Oggi uno skatepark quasi mai è solo per lo skateboard. Le strutture moderne accolgono monopattini, BMX e pattini in linea, tutte discipline diventate ormai sport olimpici. E spesso si accompagna a una pump track, un circuito di gobbe e curve che si percorre senza pedalare, adatto a bici, skate e monopattini di ogni età, dai bambini piccoli agli adulti. La combinazione delle due cose crea una destinazione che serve fasce d’età e livelli diversi sullo stesso spazio.

Uno spazio per i ragazzi, e per la sera

Il valore non è solo sportivo. In un paese di montagna, dove d’inverno cala presto il buio e d’estate bisogna tenere vivi i pomeriggi, un’area del genere dà ai più giovani un luogo sicuro e libero dove trovarsi. È lo stesso ragionamento sugli spazi di aggregazione che manca alla vita serale del paese: uno skatepark, magari con un po’ di illuminazione e qualche panchina, diventa un ritrovo naturale e non solo una pista.
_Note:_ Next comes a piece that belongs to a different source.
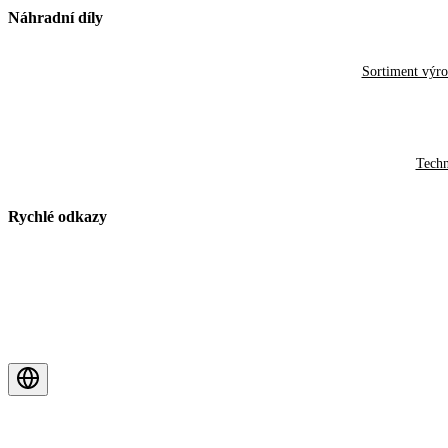
Náhradní díly
Sortiment výr
Techn
Rychlé odkazy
Un’attrazione che porta anche movimento

Gli sport urbani sono tra i segmenti in più rapida crescita, e uno skatepark ben progettato può diventare un piccolo landmark, capace di attrarre anche da fuori e di ospitare corsi ed eventi, dalle gare locali alle giornate promozionali. Per una destinazione che punta sullo sport, è un’offerta in più che parla a un pubblico giovane oggi poco intercettato.

Come si fa, in concreto

Non servono grandi spazi. Una pump track parte da poche centinaia di metri quadri e chiede soprattutto una superficie piana e compatta, mentre uno skatepark si progetta secondo lo standard europeo di sicurezza. I costi sono contenuti rispetto ad altre opere sportive, e l’attrezzatura per chi lo usa costa poco: è uno degli sport più democratici che ci siano.

Uno skatepark non è la risposta a tutto, ma è uno di quei segnali che dicono a una comunità che i suoi giovani contano. E in una città che vuole crescere come destinazione sportiva, sarebbe un tassello piccolo e a basso costo con un ritorno, umano e turistico, sorprendente.